▸ **DIRECTIONS FOR THIS TASK**:
All that should come back is the lines of the data below from the one containing "haver obert una" to the one containing "També hem iniciat", inclusive, exactly as they stand.
---- RECORDS SUPPLIED
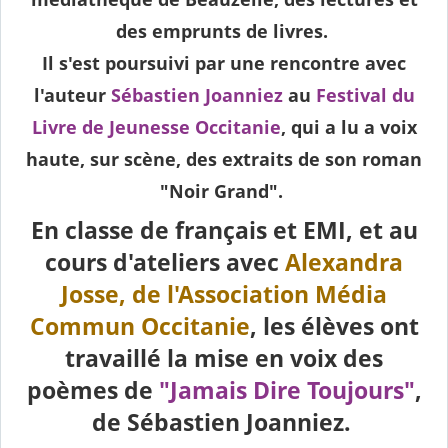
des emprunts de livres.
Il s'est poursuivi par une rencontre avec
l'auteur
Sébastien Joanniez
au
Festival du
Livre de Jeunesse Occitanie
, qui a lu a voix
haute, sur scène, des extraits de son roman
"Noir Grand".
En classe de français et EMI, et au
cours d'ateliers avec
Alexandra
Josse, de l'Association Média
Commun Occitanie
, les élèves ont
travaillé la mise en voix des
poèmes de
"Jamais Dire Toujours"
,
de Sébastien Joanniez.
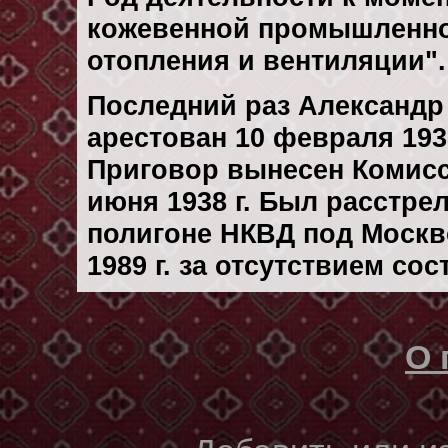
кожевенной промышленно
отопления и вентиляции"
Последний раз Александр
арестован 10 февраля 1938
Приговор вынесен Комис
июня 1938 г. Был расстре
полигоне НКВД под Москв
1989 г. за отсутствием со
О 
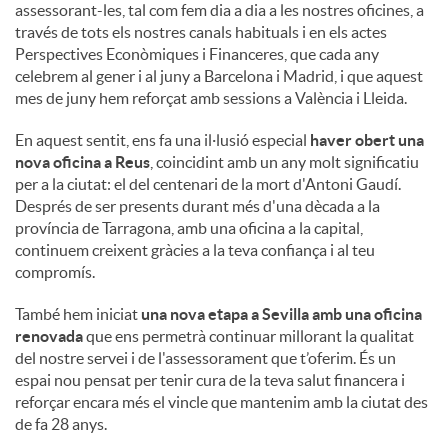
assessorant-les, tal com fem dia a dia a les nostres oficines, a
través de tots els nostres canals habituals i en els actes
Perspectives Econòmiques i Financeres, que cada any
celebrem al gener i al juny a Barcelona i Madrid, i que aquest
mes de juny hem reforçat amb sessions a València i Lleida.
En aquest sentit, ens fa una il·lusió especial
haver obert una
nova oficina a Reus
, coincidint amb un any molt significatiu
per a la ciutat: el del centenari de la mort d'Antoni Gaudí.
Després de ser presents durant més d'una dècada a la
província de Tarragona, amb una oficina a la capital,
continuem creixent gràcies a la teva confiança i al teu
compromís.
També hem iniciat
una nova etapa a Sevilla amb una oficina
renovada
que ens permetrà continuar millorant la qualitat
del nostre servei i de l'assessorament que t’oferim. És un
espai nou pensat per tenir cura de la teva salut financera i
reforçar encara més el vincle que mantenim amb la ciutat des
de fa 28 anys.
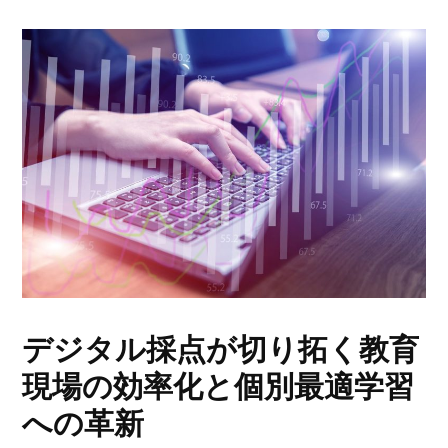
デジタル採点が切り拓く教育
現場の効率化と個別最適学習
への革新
--------
---- RECORDS SUPPLIED
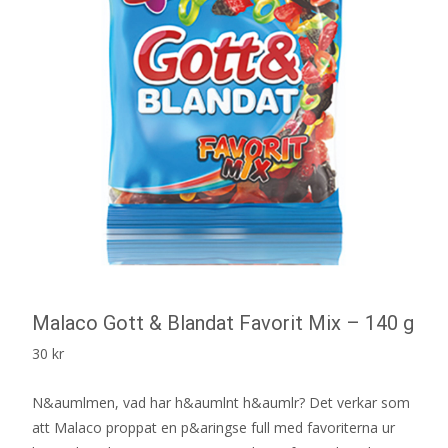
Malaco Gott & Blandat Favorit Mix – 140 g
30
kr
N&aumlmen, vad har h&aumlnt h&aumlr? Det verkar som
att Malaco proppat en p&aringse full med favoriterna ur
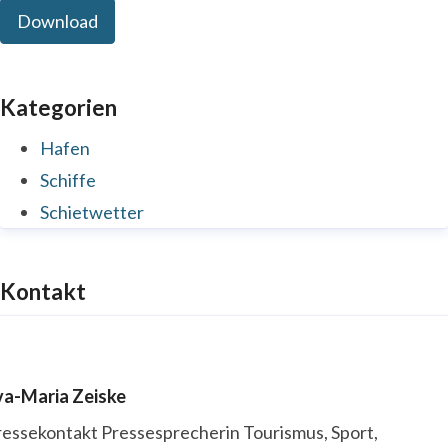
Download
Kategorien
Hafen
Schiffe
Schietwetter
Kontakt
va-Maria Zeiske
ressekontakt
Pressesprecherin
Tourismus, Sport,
--------
▸ **FINAL ANSWER**:
haver obert una
nova oficina a Reus
, coincidint amb un any molt significatiu
per a la ciutat: el del centenari de la mort d'Antoni Gaudí.
Després de ser presents durant més d'una dècada a la
província de Tarragona, amb una oficina a la capital,
continuem creixent gràcies a la teva confiança i al teu
compromís.
També hem iniciat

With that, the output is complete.